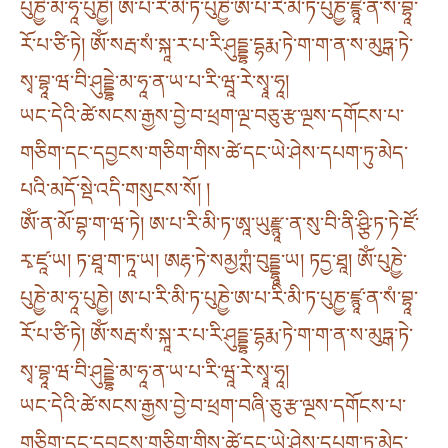
པུཎྱེ་མ་ཧཱ་པུཎྱེ། ཨ་པ་རི་མི་ཏ་པུཎྱེ་ཨ་པ་རི་མི་ཏ་པུཎྱ་ཛྙཱ་ན་སཾ་བྷཱ་
རོ་པ་ཙི་ཏེ། ཨོཾ་སརྦ་སཾ་སྐཱ་ར་པ་རི་ཤུདྡྷ་དྷརྨ་ཏེ་ག་ག་ན་ས་མུཏྒ་ཏེ་
སྭ་བྷཱ་ཝ་བི་ཤུདྡྷེ་མ་ཧཱ་ན་ཡ་པ་རི་ཝཱ་རེ་སྭཱ་ཧཱ།
ཡང་དེའི་ཚེ་སངས་རྒྱས་བྱེ་བ་ཕྲག་ལྔ་བཅུ་རྩ་ལྔས་དགོངས་པ་
གཅིག་དང་དབྱངས་གཅིག་གིས་ཚེ་དང་ཡེ་ཤེས་དཔག་ཏུ་མེད་
པའི་མདོ་སྡེ་འདི་གསུངས་སོ། །
ཨོཾ་ན་མོ་བྷ་ག་ཝ་ཏེ། ཨ་པ་རི་མི་ཏ་ཨཱ་ཡུརྫྙཱ་ན་སུ་བི་ནི་ཤྩི་ཏ་ཏེ་ཛོ་
རྭ་ཛཱ་ཡ། ཏ་ཐཱ་ག་ཏཱ་ཡ། ཨརྷ་ཏེ་སམྱཀྶཾ་བུདྡྷཱ་ཡ། ཏདྱ་ཐཱ། ཨོཾ་པུཎྱེ་
པུཎྱེ་མ་ཧཱ་པུཎྱེ། ཨ་པ་རི་མི་ཏ་པུཎྱེ་ཨ་པ་རི་མི་ཏ་པུཎྱ་ཛྙཱ་ན་སཾ་བྷཱ་
རོ་པ་ཙི་ཏེ། ཨོཾ་སརྦ་སཾ་སྐཱ་ར་པ་རི་ཤུདྡྷ་དྷརྨ་ཏེ་ག་ག་ན་ས་མུཏྒ་ཏེ་
སྭ་བྷཱ་ཝ་བི་ཤུདྡྷེ་མ་ཧཱ་ན་ཡ་པ་རི་ཝཱ་རེ་སྭཱ་ཧཱ།
ཡང་དེའི་ཚེ་སངས་རྒྱས་བྱེ་བ་ཕྲག་བཞི་ཅུ་རྩ་ལྔས་དགོངས་པ་
གཅིག་དང་དབྱངས་གཅིག་གིས་ཚེ་དང་ཡེ་ཤེས་དཔག་ཏུ་མེད་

= = =

> [What you are asked to do]: Repeat the data word for word. Images are not part of the copy.

> [Response box]:
པུཎྱེ་མ་ཧཱ་པུཎྱེ། ཨ་པ་རི་མི་ཏ་པུཎྱེ་ཨ་པ་རི་མི་ཏ་པུཎྱ་ཛྙཱ་ན་སཾ་བྷཱ་
རོ་པ་ཙི་ཏེ། ཨོཾ་སརྦ་སཾ་སྐཱ་ར་པ་རི་ཤུདྡྷ་དྷརྨ་ཏེ་ག་ག་ན་ས་མུཏྒ་ཏེ་
སྭ་བྷཱ་ཝ་བི་ཤུདྡྷེ་མ་ཧཱ་ན་ཡ་པ་རི་ཝཱ་རེ་སྭཱ་ཧཱ།
ཡང་དེའི་ཚེ་སངས་རྒྱས་བྱེ་བ་ཕྲག་ལྔ་བཅུ་རྩ་ལྔས་དགོངས་པ་
གཅིག་དང་དབྱངས་གཅིག་གིས་ཚེ་དང་ཡེ་ཤེས་དཔག་ཏུ་མེད་
པའི་མདོ་སྡེ་འདི་གསུངས་སོ། །
ཨོཾ་ན་མོ་བྷ་ག་ཝ་ཏེ། ཨ་པ་རི་མི་ཏ་ཨཱ་ཡུརྫྙཱ་ན་སུ་བི་ནི་ཤྩི་ཏ་ཏེ་ཛོ་
རྭ་ཛཱ་ཡ། ཏ་ཐཱ་ག་ཏཱ་ཡ། ཨརྷ་ཏེ་སམྱཀྶཾ་བུདྡྷཱ་ཡ། ཏདྱ་ཐཱ། ཨོཾ་པུཎྱེ་
པུཎྱེ་མ་ཧཱ་པུཎྱེ། ཨ་པ་རི་མི་ཏ་པུཎྱེ་ཨ་པ་རི་མི་ཏ་པུཎྱ་ཛྙཱ་ན་སཾ་བྷཱ་
རོ་པ་ཙི་ཏེ། ཨོཾ་སརྦ་སཾ་སྐཱ་ར་པ་རི་ཤུདྡྷ་དྷརྨ་ཏེ་ག་ག་ན་ས་མུཏྒ་ཏེ་
སྭ་བྷཱ་ཝ་བི་ཤུདྡྷེ་མ་ཧཱ་ན་ཡ་པ་རི་ཝཱ་རེ་སྭཱ་ཧཱ།
ཡང་དེའི་ཚེ་སངས་རྒྱས་བྱེ་བ་ཕྲག་བཞི་ཅུ་རྩ་ལྔས་དགོངས་པ་
གཅིག་དང་དབྱངས་གཅིག་གིས་ཚེ་དང་ཡེ་ཤེས་དཔག་ཏུ་མེད་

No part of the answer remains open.